5.-L’analyse .de l’ensemble des règles juridiques influençant le secteur énergétique (environnement légal et institutions publiques), les circuits banques primaire- banque centrale -Sonatrach pour les conditions de paiement permettra d’accélérer la rapidité des opérations, d’évaluer les structures d’appui professionnelles existantes , les structures d’appui techniques et de formation, l’identification de la stratégie des entreprises concurrentes et des institutions internationales et leurs facteurs- clés de succès pour une comparaison nécessaire de la stratégie internationale des grands groupes pétroliers et gaziers. Car l’évaluation du le degré de compétitivité des outils, équipements et des immobilisations utilisés dans le contexte d’évolution technologique international. est primordiale Cette opération d’audit consistera à rassembler l’information sur les caractéristiques techniques, et les conditions de fonctionnement des équipements et de gestion des immobilisations, évaluer ses équipements et immobilisations corporelles et non corporelles, le niveau des stocks dormants ,(objectif stock zéro) ces derniers donnant une comptabilité déconnectée de la réalité économique supposant de connaître le niveau d’automatisation, le niveau de performance, les besoins de maintenance non satisfaits, la pertinence des investissements réalisés et enfin la compétence du personnel utilisateur.

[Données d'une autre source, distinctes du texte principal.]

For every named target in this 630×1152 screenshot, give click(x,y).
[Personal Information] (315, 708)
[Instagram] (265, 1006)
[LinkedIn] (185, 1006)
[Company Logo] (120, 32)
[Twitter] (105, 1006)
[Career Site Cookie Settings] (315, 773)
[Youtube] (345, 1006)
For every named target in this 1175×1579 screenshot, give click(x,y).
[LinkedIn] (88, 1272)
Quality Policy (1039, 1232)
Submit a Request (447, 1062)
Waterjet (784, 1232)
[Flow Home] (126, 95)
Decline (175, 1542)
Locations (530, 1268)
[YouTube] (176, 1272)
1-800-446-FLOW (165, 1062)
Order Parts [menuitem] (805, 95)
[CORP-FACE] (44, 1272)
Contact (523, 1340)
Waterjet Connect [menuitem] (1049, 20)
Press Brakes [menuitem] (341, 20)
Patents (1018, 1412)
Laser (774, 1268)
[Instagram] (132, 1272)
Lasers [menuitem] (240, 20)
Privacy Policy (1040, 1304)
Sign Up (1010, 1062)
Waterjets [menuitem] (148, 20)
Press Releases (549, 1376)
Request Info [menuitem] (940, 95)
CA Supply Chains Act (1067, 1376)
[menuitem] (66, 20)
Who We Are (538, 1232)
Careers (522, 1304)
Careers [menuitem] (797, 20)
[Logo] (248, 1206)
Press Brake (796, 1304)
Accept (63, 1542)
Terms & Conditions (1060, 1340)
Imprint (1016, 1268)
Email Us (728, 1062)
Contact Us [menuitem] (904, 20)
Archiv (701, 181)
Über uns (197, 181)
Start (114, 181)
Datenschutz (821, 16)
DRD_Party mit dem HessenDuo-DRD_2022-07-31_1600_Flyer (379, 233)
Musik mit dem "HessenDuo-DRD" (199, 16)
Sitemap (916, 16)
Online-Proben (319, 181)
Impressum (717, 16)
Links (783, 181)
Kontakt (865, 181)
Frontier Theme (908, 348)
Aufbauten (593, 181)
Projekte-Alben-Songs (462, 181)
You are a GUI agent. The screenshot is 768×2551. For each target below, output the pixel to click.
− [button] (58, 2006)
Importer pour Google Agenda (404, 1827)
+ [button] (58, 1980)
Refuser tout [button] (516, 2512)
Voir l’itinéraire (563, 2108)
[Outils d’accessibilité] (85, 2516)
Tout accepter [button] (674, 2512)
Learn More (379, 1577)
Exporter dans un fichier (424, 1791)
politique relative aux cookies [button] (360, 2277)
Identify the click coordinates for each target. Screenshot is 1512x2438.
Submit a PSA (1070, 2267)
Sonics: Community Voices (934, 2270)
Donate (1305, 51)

6.-Cela passe fondamentalement par l’analyse des tests d’efficacité des structures et organigrammes existants, de leur compatibilité avec les contraintes existantes, l’évaluation des circuits et analyser les supports d’information de gestion afin de raccourcir les délais source de surcoûts et des propositions concrètes pour améliorer l’organisation et la mise en place des comptabilités analytiques afin de mieux adapter les structures organisationnelles à la mission et aux contraintes de Sonatrach et de définir la structure des responsabilités Comme mis en relief précédemment, sur le plan comptable, Sonatrach, bien qu’existe une direction l’audit au niveau de la direction générale, établit souvent un bilan consolidé où l’on ne cerne pas correctement les centres de coûts du fait de ce que les économistes appellent les comptes de transfert, pouvant voiler la mauvaise gestion d’une division. Par ailleurs, au niveau des unités de production , la comptabilité établit une valeur globale pour des ventes similaires de certains produits, résultante de la consolidation de produits exportés au prix international et de produits écoulés sur le marché interne à un prix largement plus bas. Aussi faute de comptes physico-financiers à prix constants, les ratios de gestion sont d’une signification limitée pour apprécier la performance et dans ce cadre évaluer le bilan des contrats toujours en termes de standards internationaux, du partenariat et l’impact de la généralisation des avis d’appel d’offres et des contrats gré à gré prévus par la loi, l’évaluation de la position financière de Sonatrach, ses perspectives et sa structure des coûts d’exploitation, tenant compte des comparaisons internationales.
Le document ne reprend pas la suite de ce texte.